My first stolen tarpon or you can’t pick your family
For years I dreamed about tarpon, had read every outdoor book about tarpon, every magazine article and watched every video that I could get my hands on and at this point was more than ready to do battle. I was consumed by it, simply dying to catch one.
I saved my money and the next year my cousin, fishing partner and I flew down to the Keys for our first-ever May tarpon trip. I was so excited I couldn’t sleep! Early the next morning, we shared the charter boats transom both watching a rod on each other’s side, each loaded with a big mullet out swimming close to the 7 Mile Bridge mullet, extreme danger zone.
After 15 minutes or so of nervous chit-chat with my eyes always glued to the rod, I turned around and took 3 steps to grab a bottle of water. Hooked fish were jumping up and down the bridge structure. Suddenly a drag was singing, the captain yelling, as I quickly turned back I saw a giant chrome fish leap skyward, twisting and turning then crashing mightily back into the ocean, hooked up to my rod now being handled by Cousin Tim! I was crushed!
I take fishing very, very seriously and always have. Catching a tarpon had always been #1 on my bucket list. I didn’t speak to my cousin for a year or so and later he apologized. I swallowed my pride and accepted it.
Now everyone knows there’s nothing worse than a low down, conniving tarpon thief but he was family so eventually we started fishing together again, this last time on an expensive trophy musky trip way up in Canada.

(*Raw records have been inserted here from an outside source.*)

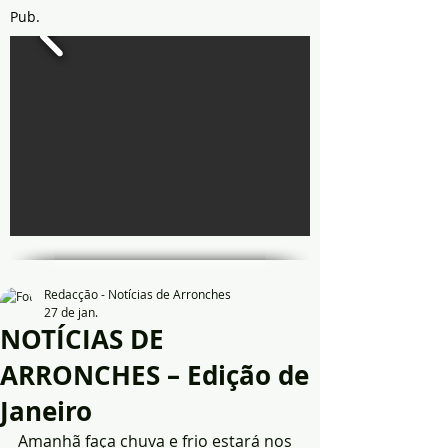
Pub.
Redacção - Notícias de Arronches
27 de jan.
NOTÍCIAS DE
ARRONCHES – Edição de
Janeiro
Amanhã faça chuva e frio estará nos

Fortunately Tim was an incredibly loud snorer which allowed me to not have to worry about him catching me in the cabin the night before pulling out 25 yards of his 80-pound Power Pro and ever so slightly nicking the lines with a razor on his 3 best casting rods that were already lure loaded.
Today’s huge and heavy musky lures cost from $30 to over $100 each. He raged and kicked as the 3rd lure snapped off on the cast, flying high and catching way up in a tall tree in the distance.

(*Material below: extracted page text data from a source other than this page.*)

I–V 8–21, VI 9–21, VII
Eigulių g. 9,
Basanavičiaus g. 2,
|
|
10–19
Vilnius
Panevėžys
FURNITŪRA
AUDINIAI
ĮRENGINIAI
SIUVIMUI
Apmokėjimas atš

“I told you that you should have changed that old line” was all I quietly offered as he cursed everything in sight.
My 6-foot-4, 300-pound cousin left this world recently for much better fishing grounds which is the only reason I now feel physically safe relating this story again. All in all, I sure do miss him. Tight lines Cuz!

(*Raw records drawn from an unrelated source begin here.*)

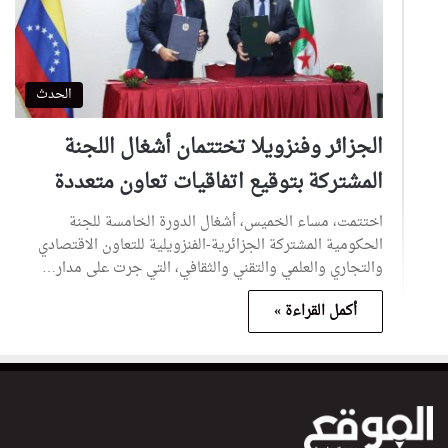
الحدث
الجزائر وفنزويلا تختتمان أشغال اللجنة
المشتركة بتوقيع اتفاقيات تعاون متعددة
اختتمت، مساء الخميس، أشغال الدورة الخامسة للجنة
الحكومية المشتركة الجزائرية-الفنزويلية للتعاون الاقتصادي
والتجاري والعلمي والتقني والثقافي، التي جرت على مدار…
أكمل القراءة »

May is time to experience inshore angling’s greatest thrill, testing your patience, fighting skills, endurance and equipment. After all, this is the birthplace of big game fishing and where the first recorded tarpon catch occurred back in the late 1800s. Before that it was, “A giant silver devil, a fish that can never be tamed with rod and reel!”
Right now Boca Grande is tarpon central with a variety of live baits working, but small pass crabs get attention on fast moving tides.
Thirty miles out to over a hundred, bottom structure offers something for everyone from red grouper to the big tasty three — lane, mangrove, and yellow tail snapper, along with sheepshead and the occasional jumbo offshore snook. Keep a crab or two ready to cast to wandering and always unpredictable cobia and even permit that might come to the top.
Hit the beaches for boat or barefoot snook action day or night, with a real trophy a possibility. Cast the surf zones as well as moving inside the passes where over-slot and always hungry redfish are also looking for a meal.
Set up, chum and enjoy shallow water shark fun or fish grass flats for better than average trout.